Junte a isso a crítica ao imperialismo. No filme os personagens gringos são totalmente caricatos. Isso, também, não é acidental. A ideia foi pegar o estereótipo do herói “americano” e mostrar o seu contrário. É uma espécie de Rambo invertido.

A cena dos dois sulistas que se acham brancos, falam inglês, servem bem aos gringos, mas são tratados de forma ridícula como não-brancos, latinos, imbecis, inferiores, pegou firme na subjetividade daquelas que esperam a última moda de Harvard ou Sorbonne para “pensar” (ou depositam suas esperanças no Syriza do momento…). Mesmo ganhando 20 mil na universidade e falando inglês britânico continua sendo um latino!

Ao mesmo tempo, o filme serve como uma espécie de transferência psicológica. A pequena-burguesia de esquerda, a mesma que passou anos votando no “menos pior” e no geral não constrói nada, que gritou “não vai ter golpe” e “ele não”, realiza uma catarse coletiva no filme. Sente o gozo proporcionado pelo filme sem os perigosos e trabalhos da dimensão prática.

Finalmente, mata o fascista. Devolve o inimigo na mesma força. Derrota o inimigo. E pior: no filme, tudo parece simples. Os gringos são mais bem armados, treinados, mas são derrotados com facilidade. Vencer é fácil. Basta querer. Basta ser radical.

Esse processo de transferência, de sublimação, se expressa nós risos imbecis e sem sentido, nas palmas a todo momento, nós “gritos políticos” como se estivesse no meio de um ato.

Em uma cena patética, quando um dos gringos é morto, alguém grita “tem que fazer o mesmo no Congresso Nacional”. A sala de cinema inteira bate palmas. Palmas longas, fortes. A raiva foi expressa dentro do ambiente seguro da sala de cinema onde a maioria dos presentes nunca vão saber o que é um auto de resistência da polícia militar.

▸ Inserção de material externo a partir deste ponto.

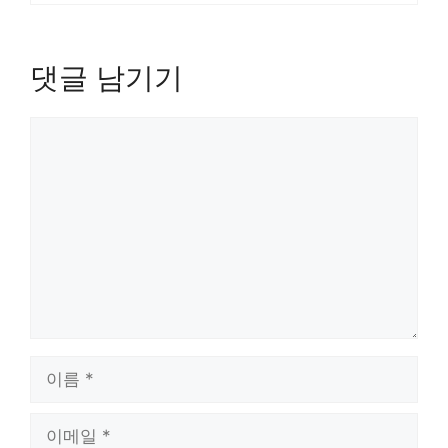
댓글 남기기
댓
글
이
름
이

O filme é muito bom. Boas atuações, boa história, boa construção dos personagens, boa fotografia, boa trilha sonora. É gostoso de assistir.

Depois do “Democracia em vertigem” onde, ainda curtindo o luto, era possível se ver como vítima indefesa e pedir colo, agora é o momento de sair do luto e se sentir de novo em ação. Tudo isso, é claro, como processo de transferência, sem materialidade.

A pequena-burguesia não percebeu que não tinha lugar de fala, representatividade, empoderamento, democracia, diálogo, consenso, reconhecer os privilégios e por aí vai – nada disso tinha função no universo de resistência de Bacurau.

Ao se ver na tela, nesse processo de reconhecimento, a maioria das pessoas da esquerda, sem perceber, reconheceu que sua linguagem política é inútil. Gritaram, ainda que sem entender, que elas precisam de Fanon ou Mao e não de Foucault.

O filme diz muito sobre o espírito do tempo. É parte do interregno. A catarse coletiva é um dos sintomas mórbidos desse período.

Bacurau é bom. A pequena-burguesia, infelizmente, é uma merda.